Our practice is expanding, and we need to hire another veterinarian. We’ve had trouble in the past with high turnover. Associates interview well but turn out to be lacking in important ways. For example, one talked down to the staff to the point that staff members were regularly leaving in tears. Another gave away the farm because she didn’t feel comfortable charging full price for products and services. What are some surefire ways to identify a quality doctor?
As you’ve experienced, a quality doctor is more than someone who practices good medicine. Your ideal candidate must also be able to relate exceptionally well to clients and team members. Here are three things you can do to find those people.

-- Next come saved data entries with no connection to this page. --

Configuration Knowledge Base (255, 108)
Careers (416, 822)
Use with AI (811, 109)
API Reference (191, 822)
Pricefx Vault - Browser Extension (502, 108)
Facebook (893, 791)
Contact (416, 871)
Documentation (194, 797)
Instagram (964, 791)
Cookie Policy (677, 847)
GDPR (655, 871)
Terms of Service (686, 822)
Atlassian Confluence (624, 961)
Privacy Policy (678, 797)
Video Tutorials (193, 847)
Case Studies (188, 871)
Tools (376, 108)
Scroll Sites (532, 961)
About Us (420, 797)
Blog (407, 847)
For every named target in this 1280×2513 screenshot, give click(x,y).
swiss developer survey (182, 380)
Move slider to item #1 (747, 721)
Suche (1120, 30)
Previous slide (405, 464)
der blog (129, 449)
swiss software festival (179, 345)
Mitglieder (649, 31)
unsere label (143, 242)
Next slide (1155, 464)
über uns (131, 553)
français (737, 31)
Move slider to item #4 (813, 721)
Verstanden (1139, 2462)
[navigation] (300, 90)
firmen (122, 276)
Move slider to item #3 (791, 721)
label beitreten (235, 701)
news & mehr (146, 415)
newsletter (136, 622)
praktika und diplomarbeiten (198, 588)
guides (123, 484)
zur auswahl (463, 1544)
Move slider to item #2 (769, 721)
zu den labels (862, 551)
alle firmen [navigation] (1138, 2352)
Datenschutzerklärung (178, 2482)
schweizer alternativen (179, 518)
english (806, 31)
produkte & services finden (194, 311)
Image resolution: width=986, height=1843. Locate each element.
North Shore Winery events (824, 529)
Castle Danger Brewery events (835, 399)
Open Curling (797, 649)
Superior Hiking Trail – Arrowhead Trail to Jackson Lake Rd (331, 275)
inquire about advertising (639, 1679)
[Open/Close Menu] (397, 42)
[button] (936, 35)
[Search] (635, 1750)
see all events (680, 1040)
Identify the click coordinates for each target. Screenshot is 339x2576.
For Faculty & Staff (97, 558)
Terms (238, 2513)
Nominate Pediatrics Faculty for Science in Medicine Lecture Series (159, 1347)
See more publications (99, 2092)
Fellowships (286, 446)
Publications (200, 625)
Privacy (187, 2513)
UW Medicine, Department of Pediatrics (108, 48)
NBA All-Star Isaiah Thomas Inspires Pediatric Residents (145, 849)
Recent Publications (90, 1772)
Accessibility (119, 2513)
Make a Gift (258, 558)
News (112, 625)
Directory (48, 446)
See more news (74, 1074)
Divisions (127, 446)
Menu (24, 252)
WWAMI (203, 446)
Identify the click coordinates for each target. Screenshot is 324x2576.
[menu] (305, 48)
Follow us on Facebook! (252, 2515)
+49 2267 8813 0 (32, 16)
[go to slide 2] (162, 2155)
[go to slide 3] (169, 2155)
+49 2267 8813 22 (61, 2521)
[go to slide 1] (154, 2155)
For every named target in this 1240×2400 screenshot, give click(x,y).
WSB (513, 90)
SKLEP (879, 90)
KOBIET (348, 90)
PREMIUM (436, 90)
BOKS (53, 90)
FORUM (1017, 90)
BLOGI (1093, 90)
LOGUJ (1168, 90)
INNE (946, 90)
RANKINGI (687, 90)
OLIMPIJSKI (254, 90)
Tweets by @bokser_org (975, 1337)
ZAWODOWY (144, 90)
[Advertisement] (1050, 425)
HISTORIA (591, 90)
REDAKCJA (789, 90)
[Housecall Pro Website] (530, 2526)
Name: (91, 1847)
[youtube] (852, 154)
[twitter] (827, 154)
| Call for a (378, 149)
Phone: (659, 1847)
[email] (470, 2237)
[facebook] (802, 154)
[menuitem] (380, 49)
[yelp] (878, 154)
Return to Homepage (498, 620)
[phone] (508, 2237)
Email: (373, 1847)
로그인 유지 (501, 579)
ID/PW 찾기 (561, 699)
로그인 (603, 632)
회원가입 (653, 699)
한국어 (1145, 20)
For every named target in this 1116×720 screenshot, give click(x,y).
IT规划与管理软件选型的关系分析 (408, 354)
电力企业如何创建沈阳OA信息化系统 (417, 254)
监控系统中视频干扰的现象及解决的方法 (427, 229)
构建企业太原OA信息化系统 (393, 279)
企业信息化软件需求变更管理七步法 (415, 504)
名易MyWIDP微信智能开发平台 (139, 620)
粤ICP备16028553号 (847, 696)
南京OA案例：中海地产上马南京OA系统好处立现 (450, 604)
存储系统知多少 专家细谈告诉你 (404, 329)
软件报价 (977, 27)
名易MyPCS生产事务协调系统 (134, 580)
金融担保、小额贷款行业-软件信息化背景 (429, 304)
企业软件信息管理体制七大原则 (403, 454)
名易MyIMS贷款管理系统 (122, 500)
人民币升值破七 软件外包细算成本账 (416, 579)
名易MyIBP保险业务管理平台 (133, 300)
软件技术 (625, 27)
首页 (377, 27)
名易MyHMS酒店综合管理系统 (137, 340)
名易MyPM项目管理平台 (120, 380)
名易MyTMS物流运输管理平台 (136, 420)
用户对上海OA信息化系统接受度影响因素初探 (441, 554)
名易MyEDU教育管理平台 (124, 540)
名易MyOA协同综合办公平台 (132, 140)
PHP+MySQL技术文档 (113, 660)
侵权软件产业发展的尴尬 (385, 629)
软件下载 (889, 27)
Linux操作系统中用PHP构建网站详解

Ask behavior-based interview questions.
This kind of question helps the candidate talk about real, past behavior rather than theoretical, future behavior. Examples:
- Identify a specific client type you find challenging. What makes this type of person challenging? Tell me about a time you dealt with this type of client in the past. How did you handle it? What was the outcome?
- Talk about an interaction with a client in the past few months that went badly. Why did it go badly? How would you approach it differently if you had it to do over?
- One of our core values is honesty. Tell us about a time when you were honest in your last position, even though it was difficult for you to do so.
- Think about the biggest challenge you’ve had with staff. What did you do to overcome it?
Conduct thorough interviews.
Ask the same questions of each candidate, and keep good notes. Conduct a phone interview first, then a face-to-face group interview with the leadership team, then a team interview (where the person doesn’t really work but observes the team at work while the team interacts with the candidate).
Finally, thoroughly check references. Ask the same questions about each candidate, and be sure to cover on-the-job behavior.